Figure 1.
Characterization of progenitor epithelial cells isolated from pig bone marrow.
(A) Colony morphology of progenitor epithelial cells derived from bone marrow. (B) Expression of stem cells markers on progenitor epithelial cells. Epithelial colony cells from primary cell cultures were examined for the expression of lung and other stem cell markers by using specific antibodies directed against Ccsp, Oct4 and SSEA-1. (C) Expression of epithelial cell markers on progenitor epithelial cells. Primary cell cultures were examined for the expression of specific epithelial cell markers: Pan-K, K-18, and occludin. (D–F) Absence of non-specific binding by progenitor epithelial cells. The cells were incubated with FITC-labeled secondary antibodies (D) goat anti-rabbit (E) goat anti-mouse (F) donkey anti-goat antibodies. Nuclei were stained by DAPI.
Figure 2.
Differentiation potential of progenitor epithelial cells.

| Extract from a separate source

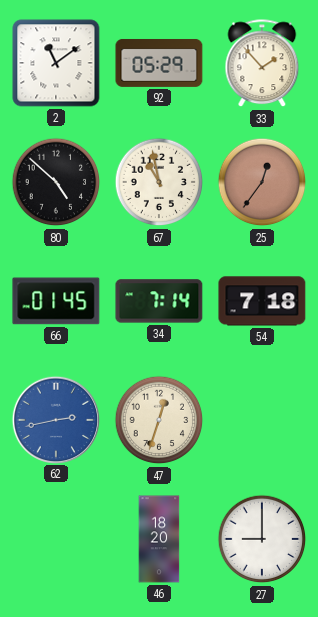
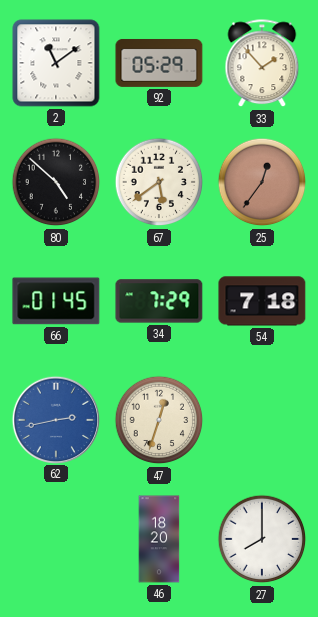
67: 10:58 -> 5:39
34: 7:14 -> 7:29
27: 9:00 -> 8:00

Epithelial colony cells were sub-cultured onto collagen I-coated plates and cultured in epithelial cell differentiation medium; on day 5 the cells were examined for (A) morphology of control and differentiated cells and (B) the expression of alveolar cell markers, Aqua5 (a type I pneumocyte marker) and SPC (a type II pneumocyte marker).
Figure 3.
Replication of influenza virus in progenitor epithelial cells.
(A) Progenitor epithelial cells express α-2,3- and α-2,6-linked sialic acid receptors. Progenitor epithelial cells were examined by flow cytometry for the expression of α-2,3- and α-2,6-linked sialic acid receptors. The cells were stained with FITC-labelled Maackia amurensis lectin II (MAA) specific for α-2,3-linked sialic acid receptors and Sambucus niagra agglutinin (SNA), specific for α-2,6-linked sialic acid receptors. MDCK cells were included as positive controls. Compared to unstained cells (black), cells stained with lectins (red) showed right shift indicating positive staining. BM cells (progenitor bone marrow epithelial cells), MDCK (MDCK cells) (B) Progenitor epithelial cells were infected with SwIV, AvIV or HuIV at a MOI of 1. All virus types tested induced cell cytotoxicity. (C) Virus replication kinetics in primary culture of progenitor epithelial cells after virus infection at 1 MOI. Virus production in infected culture supernatants was measured by titration in MDCK cells. The values are averages ± S.D. of two separate experiments using progenitor epithelial cells from two different pigs in each experiment (n = 4).
Figure 4.
Replication of influenza virus in differentiated pneumocytes:
Primary cells were subcultured onto collagen I-coated plates in epithelial cell differentiation medium; on day 5 differentiated cells were infected with SwIV and examined for the presence of viral proteins at 24 h after infection. Type II pneumocytes, positive for SPC marker (green) supported the replication of SwIV virus as indicated by expression of viral NP protein (red). Cell nuclei were stained with DAPI (blue). No viral proteins were detected in Aqua5 expressing (green) type I pneumocytes.